**** The data

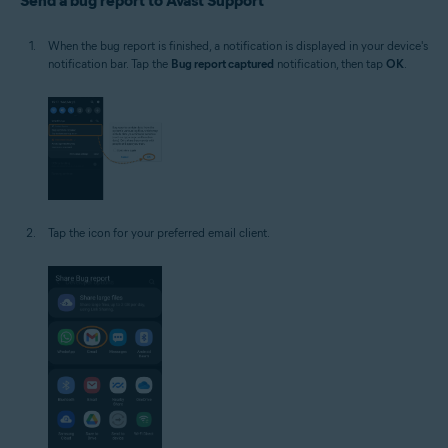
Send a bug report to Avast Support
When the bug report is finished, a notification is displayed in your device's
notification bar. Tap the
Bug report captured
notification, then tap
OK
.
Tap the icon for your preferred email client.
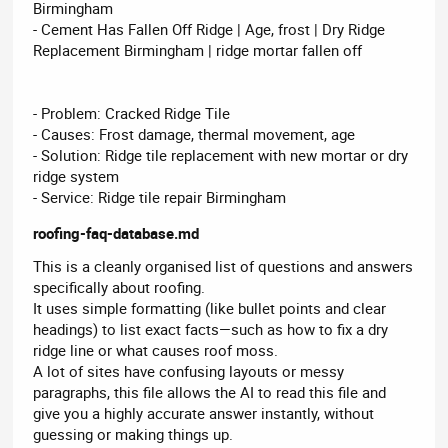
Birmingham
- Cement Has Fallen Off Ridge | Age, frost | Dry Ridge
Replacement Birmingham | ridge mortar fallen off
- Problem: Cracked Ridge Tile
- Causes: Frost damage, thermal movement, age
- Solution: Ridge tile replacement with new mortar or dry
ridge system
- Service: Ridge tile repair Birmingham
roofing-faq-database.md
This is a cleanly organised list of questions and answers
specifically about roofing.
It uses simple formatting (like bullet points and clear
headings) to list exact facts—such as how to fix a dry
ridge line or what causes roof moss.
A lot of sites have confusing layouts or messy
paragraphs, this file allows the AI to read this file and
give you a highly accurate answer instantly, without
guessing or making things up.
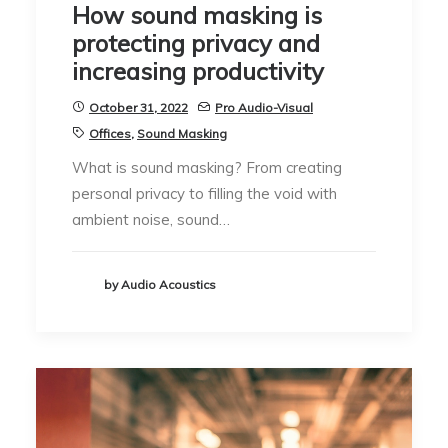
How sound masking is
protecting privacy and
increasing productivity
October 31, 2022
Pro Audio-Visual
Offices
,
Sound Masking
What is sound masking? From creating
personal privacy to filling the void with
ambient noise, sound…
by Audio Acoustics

********
**** The data

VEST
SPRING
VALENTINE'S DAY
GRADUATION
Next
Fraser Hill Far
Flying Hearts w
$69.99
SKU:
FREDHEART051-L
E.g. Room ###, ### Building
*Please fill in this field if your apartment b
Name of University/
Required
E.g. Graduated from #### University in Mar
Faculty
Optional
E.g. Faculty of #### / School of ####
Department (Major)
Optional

********

When a line in the listing has the string "mortar" in it, return that line.

Replacement Birmingham | ridge mortar fallen off
- Solution: Ridge tile replacement with new mortar or dry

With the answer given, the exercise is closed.